» Task details: Your response to the data below should hold nothing except the lines from the one containing "que propiciem novas organizações curriculares" down to the one containing "Chords progressions", reproduced exactly and without pictures.

» Data to process:
────────────────────
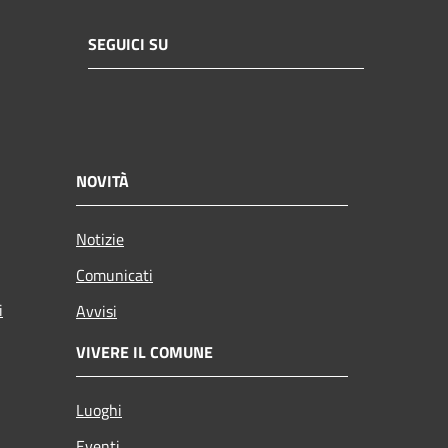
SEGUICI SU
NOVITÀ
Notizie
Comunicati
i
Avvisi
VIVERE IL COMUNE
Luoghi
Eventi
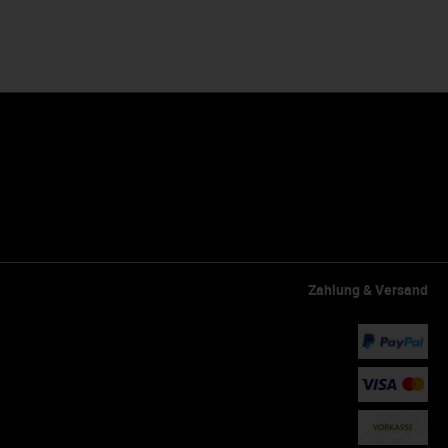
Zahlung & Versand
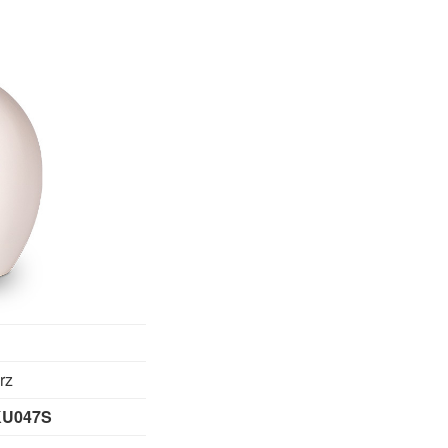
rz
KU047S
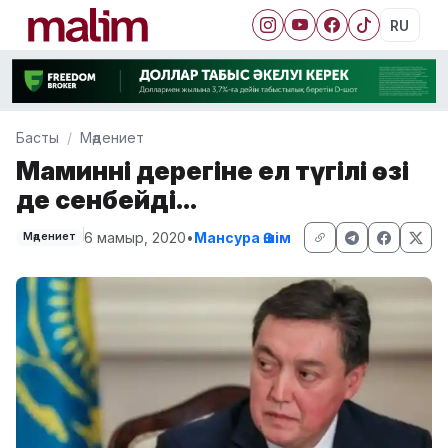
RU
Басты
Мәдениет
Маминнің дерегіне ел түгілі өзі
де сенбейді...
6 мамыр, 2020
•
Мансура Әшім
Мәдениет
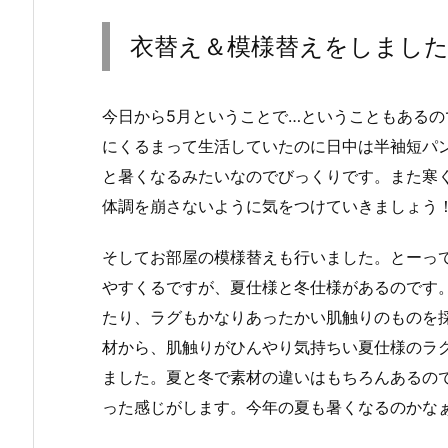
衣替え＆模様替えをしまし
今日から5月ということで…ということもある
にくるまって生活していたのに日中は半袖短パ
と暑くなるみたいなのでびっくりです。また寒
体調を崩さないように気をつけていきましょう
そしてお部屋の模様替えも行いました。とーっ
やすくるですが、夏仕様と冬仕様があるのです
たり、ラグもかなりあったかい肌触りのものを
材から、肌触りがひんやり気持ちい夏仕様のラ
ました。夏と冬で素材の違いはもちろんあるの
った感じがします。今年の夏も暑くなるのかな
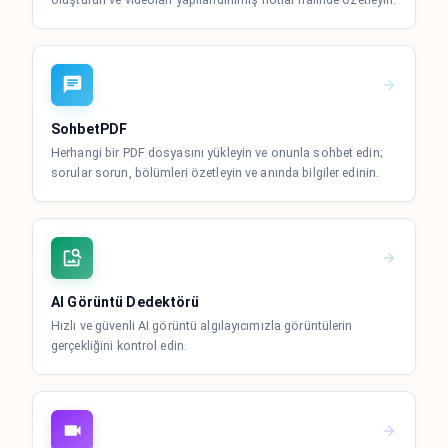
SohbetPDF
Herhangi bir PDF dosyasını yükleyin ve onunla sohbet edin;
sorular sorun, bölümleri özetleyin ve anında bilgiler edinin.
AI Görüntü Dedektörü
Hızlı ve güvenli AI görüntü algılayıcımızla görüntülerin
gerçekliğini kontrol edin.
────────────────────
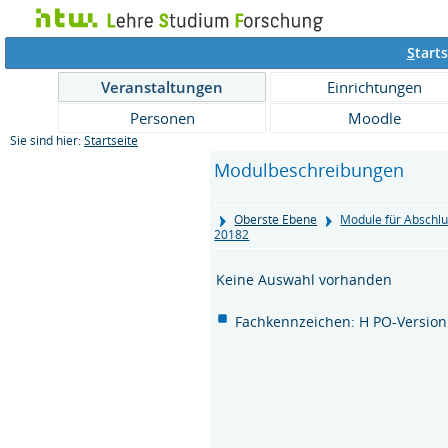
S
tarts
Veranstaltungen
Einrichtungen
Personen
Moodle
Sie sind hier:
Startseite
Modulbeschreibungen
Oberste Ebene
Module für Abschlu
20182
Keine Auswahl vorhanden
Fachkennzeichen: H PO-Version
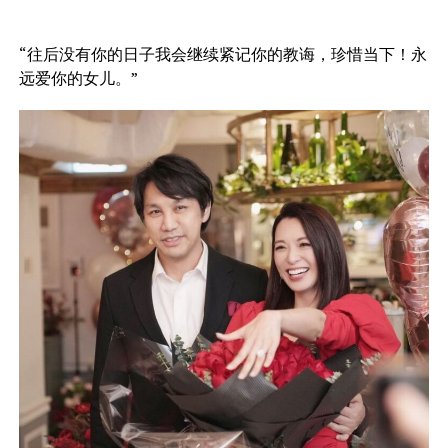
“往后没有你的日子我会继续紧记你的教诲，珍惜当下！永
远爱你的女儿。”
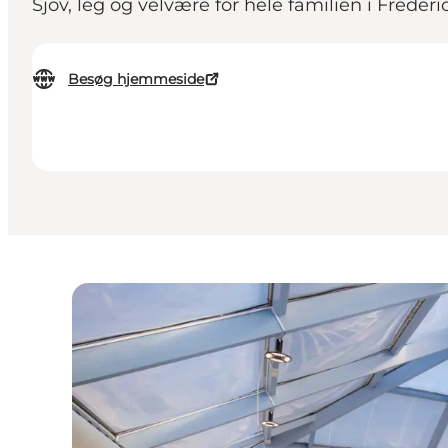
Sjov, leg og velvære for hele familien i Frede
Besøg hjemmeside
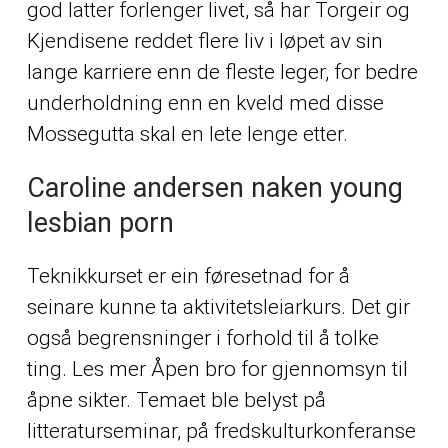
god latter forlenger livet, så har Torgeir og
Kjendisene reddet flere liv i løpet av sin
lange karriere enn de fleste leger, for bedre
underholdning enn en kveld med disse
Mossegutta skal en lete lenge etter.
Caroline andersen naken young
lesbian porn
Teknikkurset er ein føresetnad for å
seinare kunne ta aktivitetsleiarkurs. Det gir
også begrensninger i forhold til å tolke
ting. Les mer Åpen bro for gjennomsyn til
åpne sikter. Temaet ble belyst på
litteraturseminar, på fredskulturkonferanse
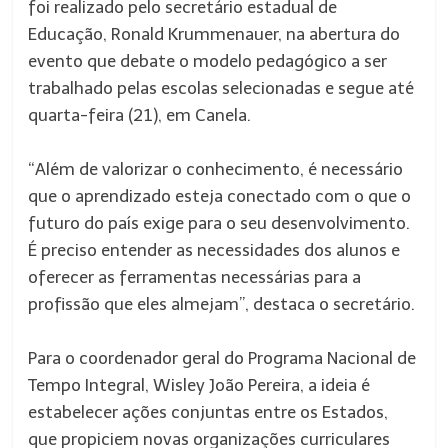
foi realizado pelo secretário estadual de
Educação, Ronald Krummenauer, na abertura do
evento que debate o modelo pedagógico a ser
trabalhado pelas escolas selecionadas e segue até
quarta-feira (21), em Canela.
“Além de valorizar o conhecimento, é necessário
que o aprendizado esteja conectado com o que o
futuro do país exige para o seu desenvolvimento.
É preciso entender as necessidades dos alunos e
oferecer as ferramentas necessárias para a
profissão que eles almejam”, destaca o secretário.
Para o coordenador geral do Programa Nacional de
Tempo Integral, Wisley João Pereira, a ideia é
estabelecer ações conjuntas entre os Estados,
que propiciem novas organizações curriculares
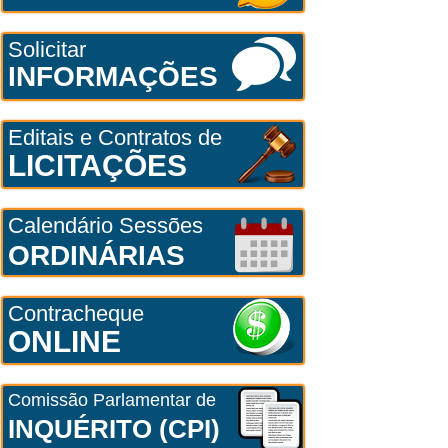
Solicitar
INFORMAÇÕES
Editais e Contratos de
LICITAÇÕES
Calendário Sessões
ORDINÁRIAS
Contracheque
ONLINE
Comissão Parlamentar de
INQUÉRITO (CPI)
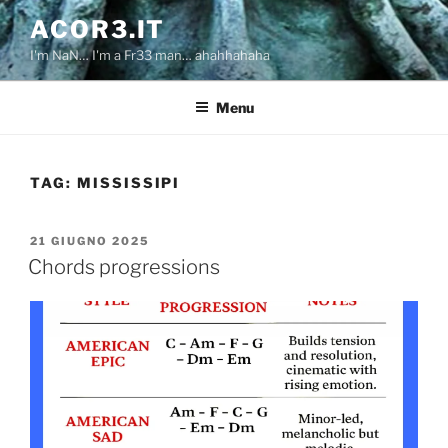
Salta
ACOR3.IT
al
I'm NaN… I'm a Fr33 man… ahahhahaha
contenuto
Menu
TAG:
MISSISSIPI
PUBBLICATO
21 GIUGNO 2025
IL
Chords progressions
────────────────────
» Answer for the task:
que propiciem novas organizações curriculares
Solicitar
INFORMAÇÕES
Editais e Contratos de
LICITAÇÕES
Calendário Sessões
ORDINÁRIAS
Contracheque
ONLINE
Comissão Parlamentar de
INQUÉRITO (CPI)
Salta
ACOR3.IT
al
I'm NaN… I'm a Fr33 man… ahahhahaha
contenuto
Menu
TAG:
MISSISSIPI
PUBBLICATO
21 GIUGNO 2025
IL
Chords progressions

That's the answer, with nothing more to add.